簡易檢索 / 詳目顯示

研究生: 郭金喜
Jin-Shea Kuo
論文名稱: 自網際網路抽取音譯詞研究
A Study on Extracting Transliterations from the Web
指導教授: 楊英魁
Ying-Kuei Yang
口試委員: 鄭伯順
Bor-Shenn Jeng
陳信希
none
梁婷
none
孫宗瀛
none
吳傳嘉
none
黎碧煌
none
學位類別: 博士
Doctor
系所名稱: 電資學院 - 電機工程系
Department of Electrical Engineering
論文出版年: 2007
畢業學年度: 95
語文別: 中文
論文頁數: 131
中文關鍵詞: 機器翻譯音譯詞組抽取非監督式學習主動式學習多面向學習混淆音矩陣機器音譯
外文關鍵詞: transliteration, transliteration extraction, multi-view learning
相關次數: 點閱:207下載:4
分享至:
查詢本校圖書館目錄 查詢臺灣博碩士論文知識加值系統 勘誤回報
  • 隨著頻繁的文化交流,外來的音譯名詞不斷的湧入各種語言之中,因此在自然語言處理 (natural language processing) 研究中,特別是在專有名詞辨識 (named entity recognition, NER) 、跨語言資訊檢索 (cross-language information retrieval, CLIR) 、機器問答 (question answering, QA) 以及機器翻譯 (machine translation, MT) 等方面,機器音譯 (machine transliteration) 都扮演著重要的角色。
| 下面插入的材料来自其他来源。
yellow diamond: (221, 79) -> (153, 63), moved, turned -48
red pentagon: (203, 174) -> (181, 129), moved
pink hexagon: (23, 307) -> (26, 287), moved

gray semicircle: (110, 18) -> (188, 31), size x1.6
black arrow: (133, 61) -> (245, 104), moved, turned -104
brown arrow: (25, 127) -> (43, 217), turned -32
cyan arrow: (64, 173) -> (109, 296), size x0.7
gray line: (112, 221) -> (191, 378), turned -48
機器音譯研究乃是探討如何根據發音特性 (pronunciation) 將一個字詞 (word) 從一個語言翻譯至另一個語言,這種依照聲音翻譯 (translation-by-sound) 的方式簡稱為音譯。在這個研究中通常需要有大量的音譯詞組 (transliteration pairs) 做為翻譯模型訓練 (model training) 之用,因此大量的音譯詞組便成機器音譯研究中不可或缺的資源。但是要收集大量的音譯詞組則是費時費力,因此如何自動化抽取大量的音譯詞組便是本篇論文的研究重點。迅速增長的網際網路已成為世界上最大的分散式資料庫 (distributed database) 之一,因為網際網路上不斷有新的文章發表,在這些文章中有許多是翻譯自外文資料,因此有許多翻譯詞及音譯詞存在於這個巨大的非平行語料庫中。所以本篇論文希望利用這個網際網路語料庫進行音譯詞組抽取。
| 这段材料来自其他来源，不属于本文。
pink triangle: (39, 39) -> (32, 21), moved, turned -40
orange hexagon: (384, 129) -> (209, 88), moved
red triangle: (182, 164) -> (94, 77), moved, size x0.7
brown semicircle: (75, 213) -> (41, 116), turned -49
    本篇論文提出三種自動學習架構 (learning framework) 來處理自網際網路中自動抽取 (automatic extraction) 音譯詞組的問題。在自動抽取過程中可以透過中英文字詞間的音相似度模型 (phonetic similarity model, PSM) 來計算音相似度,這裡所指的音相似度模型包含混淆音矩陣 (confusion matrix) 及中文 n-gram 語言模型 (Chinese n-gram language model) 。使用這個音相似度模型,音譯詞組自動抽取過程變成包含有『辨識 (recognition) 』及『驗證 (validation) 』兩個步驟:首先,在辨識過程,先找出一個英文字,然後在英文字附近的上下文語境 (context) 中找出其最有可能的中文候選詞 (candidate) ;其次在驗證過程中,經由假設檢驗 (hypothesis test) 來篩選 (select) 候選詞,以確認最後可能的音譯詞。在論文中還針對用以評量效能的音譯詞組集合進行了統計分析,以便對音譯的特性有更進一步了解,進而更準確的模型化 (model) 音譯規則,從而改善音譯詞組自動抽取的效能,。
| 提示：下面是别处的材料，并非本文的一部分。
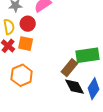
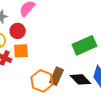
brown rectangle: (69, 68) -> (57, 76), moved
orange hexagon: (22, 75) -> (42, 81), moved

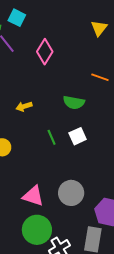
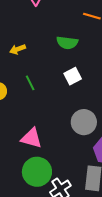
green line: (52, 137) -> (30, 83), moved
gray circle: (71, 193) -> (84, 122), moved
    在自動學習架構中,首先對開發語料庫 (development corpus) 進行監督式學習 (supervised learning) 和非監督式學習 (unsupervised learning) 的音譯詞組自動抽取。在監督式學習下利用 PSM 模型可得到 F-measure 為 0.739 的實驗結果,與利用語言學規則所得到的效能 (F-measure 0.20) 相比,利用 PSM 模型所得到的高出許多,此結果確認了使用 PSM 模型的可能性;而利用語音自動辨識所產生的混淆音矩陣 (confusion matrix) 來初始化 PSM 模型,使用這個 PSM 模型在一個小量的網際網路語料庫中進行音譯詞組抽取,在非監督式學習下可以得到與監督式學習非常接近的結果,這確認了可將此種PSM 模型運用於網際網路的環境下進行音譯詞組抽取。
    然後,本篇論文運用主動式學習 (active learning) 方法於音譯詞組自動抽取,以期能在沒有外在知識如語音自動辨識資料的情況下能改善效能。主動學習方法可以主動篩選最富有資訊的樣本以供學習,而不是只有被動學習所取得的樣本。從實驗結果中發現,在使用最有效的策略時,主動式學習可達到 F-measure 為 0.722 的結果,而相較於監督式學習而言卻可減少 90.2% 的樣本標記 (labeling)。最後,本篇論文還使用多面向式學習 (multi-view learning) 方法,以便進一步改善效能和減輕人工標記的必要性。在非監督方式下以 Co-training 和 Co-EM (expectation maximization) 兩種策略從網際網路上進行音譯詞組自動抽取,其中最有效的設定可達到 F-measure 為 0.727 。透過這些學習方法,可以快速地自網際網路上建立所需要的音譯詞詞典。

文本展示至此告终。